ENTRIES SHOWN below:

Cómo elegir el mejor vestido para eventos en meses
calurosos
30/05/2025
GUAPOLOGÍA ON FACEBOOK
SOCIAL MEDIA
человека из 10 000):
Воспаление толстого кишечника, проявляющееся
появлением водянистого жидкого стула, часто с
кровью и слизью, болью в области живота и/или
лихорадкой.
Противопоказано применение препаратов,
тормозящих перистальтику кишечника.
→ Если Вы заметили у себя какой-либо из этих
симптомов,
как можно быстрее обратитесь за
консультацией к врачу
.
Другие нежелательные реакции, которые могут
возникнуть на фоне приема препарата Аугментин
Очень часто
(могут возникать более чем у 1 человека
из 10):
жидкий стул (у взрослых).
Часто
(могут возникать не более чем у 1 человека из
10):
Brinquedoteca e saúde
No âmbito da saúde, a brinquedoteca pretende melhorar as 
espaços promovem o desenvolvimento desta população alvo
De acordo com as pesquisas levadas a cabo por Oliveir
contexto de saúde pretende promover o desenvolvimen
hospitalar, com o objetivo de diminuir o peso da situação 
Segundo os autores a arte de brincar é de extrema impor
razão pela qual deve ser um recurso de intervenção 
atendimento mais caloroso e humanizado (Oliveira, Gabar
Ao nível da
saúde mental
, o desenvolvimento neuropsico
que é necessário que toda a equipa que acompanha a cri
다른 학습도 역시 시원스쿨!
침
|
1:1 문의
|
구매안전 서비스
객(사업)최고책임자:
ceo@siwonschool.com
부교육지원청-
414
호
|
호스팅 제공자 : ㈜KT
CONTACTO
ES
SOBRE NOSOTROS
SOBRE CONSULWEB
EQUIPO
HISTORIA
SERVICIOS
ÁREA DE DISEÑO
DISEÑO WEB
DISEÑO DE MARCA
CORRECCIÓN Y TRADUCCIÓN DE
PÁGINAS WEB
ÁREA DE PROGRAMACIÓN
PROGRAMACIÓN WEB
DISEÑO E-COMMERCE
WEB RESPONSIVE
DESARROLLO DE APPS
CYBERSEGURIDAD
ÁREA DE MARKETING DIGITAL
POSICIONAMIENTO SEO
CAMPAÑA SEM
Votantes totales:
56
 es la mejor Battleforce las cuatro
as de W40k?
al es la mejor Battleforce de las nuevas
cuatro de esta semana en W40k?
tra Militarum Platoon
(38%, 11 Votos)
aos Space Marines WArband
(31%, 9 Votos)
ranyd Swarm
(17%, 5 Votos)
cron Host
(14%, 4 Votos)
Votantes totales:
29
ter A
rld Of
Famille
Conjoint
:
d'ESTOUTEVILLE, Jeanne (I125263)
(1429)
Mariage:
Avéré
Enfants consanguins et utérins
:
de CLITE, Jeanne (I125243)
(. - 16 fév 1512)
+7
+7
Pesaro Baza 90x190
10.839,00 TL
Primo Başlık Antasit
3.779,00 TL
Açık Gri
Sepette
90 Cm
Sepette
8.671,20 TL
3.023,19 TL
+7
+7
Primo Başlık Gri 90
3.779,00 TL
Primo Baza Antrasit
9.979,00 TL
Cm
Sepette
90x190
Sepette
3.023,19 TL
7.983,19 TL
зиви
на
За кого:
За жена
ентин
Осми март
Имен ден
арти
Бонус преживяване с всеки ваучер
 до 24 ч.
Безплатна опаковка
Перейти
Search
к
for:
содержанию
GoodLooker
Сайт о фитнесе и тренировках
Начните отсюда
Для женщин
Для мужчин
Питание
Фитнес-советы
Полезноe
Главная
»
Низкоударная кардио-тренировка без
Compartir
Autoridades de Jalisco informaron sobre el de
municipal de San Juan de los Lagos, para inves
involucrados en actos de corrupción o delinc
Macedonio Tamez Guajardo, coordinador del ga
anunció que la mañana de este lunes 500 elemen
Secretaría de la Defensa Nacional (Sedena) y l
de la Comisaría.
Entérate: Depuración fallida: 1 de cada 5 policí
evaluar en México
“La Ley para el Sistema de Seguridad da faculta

End of ENTRIES SHOWN.

» **EXERCISE INSTRUCTIONS**: Count the lines in the material above where the string "saúde" appears, then state only that count.

» **WRITTEN ANSWER**: 4